Abstract
SUMMARY: This report presents 4 subjects with congenital segmental callosal thickening, an uncommon malformation studied with MR imaging and DTI. Medical records were reviewed for genetic testing and neurodevelopmental status. Three subjects had profound developmental delay; 3 had seizures. MR imaging showed segmental thickening of the rostral and/or midcallosal body. Associated anomalies included polymicrogyria in 1 patient and optic hypoplasia in 1. DTI showed that the segmental thickening was due to anomalous longitudinal supracallosal fibers visually separable from the paired cingulum in 3 patients; in 1 patient, the cingulum was poorly formed. Genetic testing was negative for Fragile X syndrome. Microarray DNA analysis showed 3 copy losses (2q27.3, 3p21.31, 7q21.11) and 1 copy gain (8p11.23) in 1 patient, while testing in the other subject was negative for losses or gains. Potential explanations for the anomalous fibers include heterotopic cingulum, an enlarged indusium griseum, and aberrant callosal fibers.
ABBREVIATIONS:
- FA
- fractional anisotropy
- IG
- indusium griseum
- M-CMTC
- marmorata telangiectatica congenita syndrome
- NF
- neurofibromatosis
Conventional MR imaging is useful in the characterization of congenital anomalies of the corpus callosum, which are typically classified according to the pattern and extent of callosal hypoplasia.1,2 Diffusion imaging and diffusion tractography provide information about the composition of the normal corpus callosum by delineating the topography and the link between callosal microstructure and function.3 In callosal hypogenesis, diffusion imaging depicts aberrant heterotopic callosal fibers and provides insight into the topographic orientation of the Probst bundles in callosal agenesis.4,5 In contrast to callosal agenesis, which is a relatively common brain malformation, congenital anomalies in which all or a portion of the corpus callosum is thickened are uncommon and limited to a case report by MR imaging and a series by prenatal sonography.6,7 There are few reports of DTI of the thickened corpus callosum.8 This report presents 4 patients with segmental thickening of the rostral and/or midcallosal body in which DTI showed that the thickening was due to anomalous longitudinal midline fibers.

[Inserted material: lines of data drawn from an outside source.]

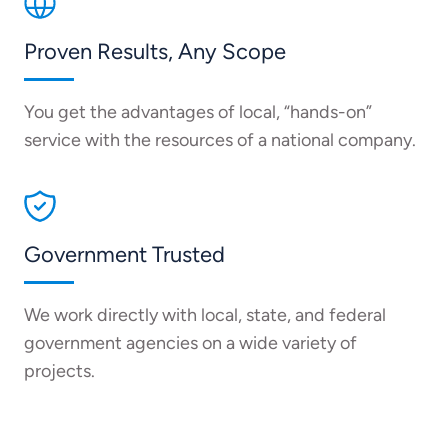
Proven Results, Any Scope
You get the advantages of local, “hands-on”
service with the resources of a national company.
Government Trusted
We work directly with local, state, and federal
government agencies on a wide variety of
projects.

The associated neurocognitive deficits suggest that the anomalous longitudinal fibers may be indicative of a more widespread disorder of axonal development, which may escape detection with conventional MR imaging.
Materials and Methods
This study was approved by the institutional review board. Given the retrospective nature, informed parental consent was not obtained. During a 10-year period, 4 subjects were identified with focal or diffuse thickening of the corpus callosum by conventional MR imaging, who also underwent DTI and diffusion tractography. Conventional MR imaging included multiplanar T1, T2 FLAIR, and T2 fast spin-echo sequences at 1.5T or 3T. The corpus callosum was defined as thickened on the midsagittal T1 image when the thickness of the callosal body exceeded the thickness of the splenium and genu; the callosal thickness was measured by using electronic calipers on the MR imaging operator console. DTI was performed by using single-shot echo-planar imaging with the following parameters: TR/TE, 7000–9000/84–102 ms; 128 × 128 matrix; 2-mm3 voxel size; 2-mm section thickness; no gap. Diffusion gradients were applied in 30 noncollinear directions with b=1000 s/mm2. There were 2–3 acquisitions covering the whole head. Scanning time for DTI ranged from 12 to 15 minutes. Eddy current correction, image registration, and motion correction were performed on the MR imaging operator console before transfer of diffusion data to a proprietary workstation (Extended WorkSpace; Philips Healthcare, Best, the Netherlands). A pediatric neuroradiologist, with >20 years of experience and extensive experience with diffusion tractography, manually placed regions of interest on the directionally encoded color maps, encompassing the corpus callosum and supracallosal fibers so that the resultant 3D renderings included the entire corpus callosum and the cingulum, which form the outer limbic arch. Diffusion tractography was performed by using fiber association by continuous tractography, in which tracts were seeded from all voxels in the corpus callosum and supracallosal fibers had FA > 0.15 and a turning angle of <70°. Because the diffusion image data had not been acquired by using high-angular-resolution diffusion and given the insensitivity of DTI to intravoxel crossing fibers, fibers were not further segmented according to projections to specific areas of the brain.
Case Studies
Patient 1 was a 2-year-old boy with pervasive developmental delay, hypotonia, and generalized seizures since infancy, born full-term after an uncomplicated delivery to nonconsanguineous parents. There were no dysmorphic features, and head circumference was normal. Genetic testing limited to Fragile X syndrome was normal (Table). MR imaging showed that the corpus callosum was shortened in an anteroposterior dimension; the midcallosal body measured 14.2 mm in the region of maximum thickness (Fig 1) and had normal signal intensity on both T1 and T2 images. The fornices were thickened; there were no malformations of cortical development. The directionally encoded color maps and diffusion tractography showed that the corpus callosum was bordered superiorly by longitudinal green fibers. The cingulum was fully formed and visually separable from the anomalous supracallosal fibers.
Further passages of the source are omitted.